Women's Sport Week 2016

Taking over our blog today, in honor of Women's Sport Week, is Anna Kessel, renowned sportswriter for the Guardian and the Observer, as well as Chair and co-founder of Women in Football. In June, Anna was awarded an MBE for her services to journalism and women in sport.

What makes sport so important to you? Why have you made it your mission for other women to embrace this?

Because for me, sport has remained this last bastion of male privilege in which women have been, and continue to be, excluded. And that's just rubbish because sport is great fun - why should women and girls miss out? It's also hugely important pretty much every way you look at it - the United Nations say sport has the power to tackle gender inequality across the globe, EY says sport can help women to smash the glass ceiling in their careers, and you've only got to think about it for two minutes to realise that sport is the perfect antidote to all the body image woes debilitating women in the Western world. With the 'fourth wave of feminism' at play everywhere we look at the moment - from fashion to TV, advertising to politics, I was determined that sport should not be left untouched by this modernising force. Sport needs women, and women - I think - need sport.

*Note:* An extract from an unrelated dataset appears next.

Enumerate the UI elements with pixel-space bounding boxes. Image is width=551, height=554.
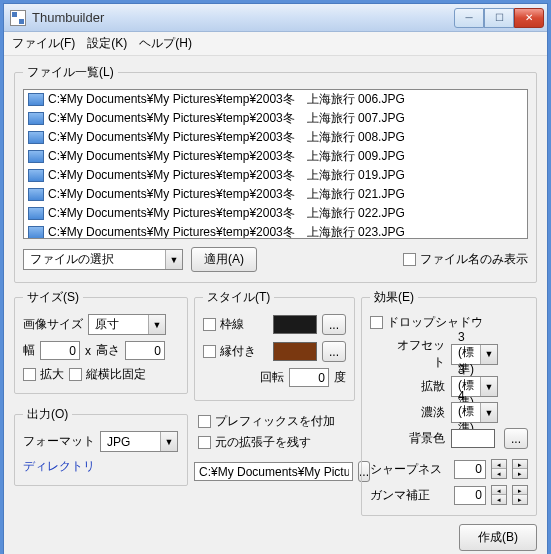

There was huge public outcry to the media’s sexism towards the female Olympians at Rio this summer. Were you surprised by the public’s response?

I was thrilled that everyone I knew was talking about a Hungarian swimmer whose husband was given the credit for her medal winning performance. Previously, those stories have barely registered in the sports pages, let alone the mainstream media. But over the summer every women's outlet going - not to mention national newspapers - published story after story about the sexiest episodes plaguing the Games. It was a real watershed moment, women and men outside of the usual sports audience waking up to some of the injustices that routinely take place in sport, and feeling outraged about them. It's all part of the bigger, and very important, picture of a widening slice of the population wanting to engage in sport and caring more about what happens in sport.

Women arguably have less time than ever before to participate and engage with sport. What can brands do to help make sport more accessible women with those time constraints?It's all about changing the usual offerings that sport gives us - thinking outside of the box, thinking from a range of female perspectives. Some of the solutions are obvious - for example Chelsea football club offering a crèche at Stamford Bridge for their fans. I'm pretty sure they're the only Premier League club to do this (something they should really shout about). Or it might be about creating a family led sporting experience e.g. Jessica Ennis-Hill has just launched a series of sporting days out for all the family, which fits in perfectly with families wanting to make the most of their leisure time together, be more active, spend more time outdoors, be healthier. The Cycletta series offers women various distance cycling events, followed by beauty treatments - which might not be everyone's cup of tea (and I know some women who will actively hate that sort of thing!) but ultimately, it's about offering a wider range of experiences for women to connect with, and putting across a very clear message that sport is for women, of all types, backgrounds and ages.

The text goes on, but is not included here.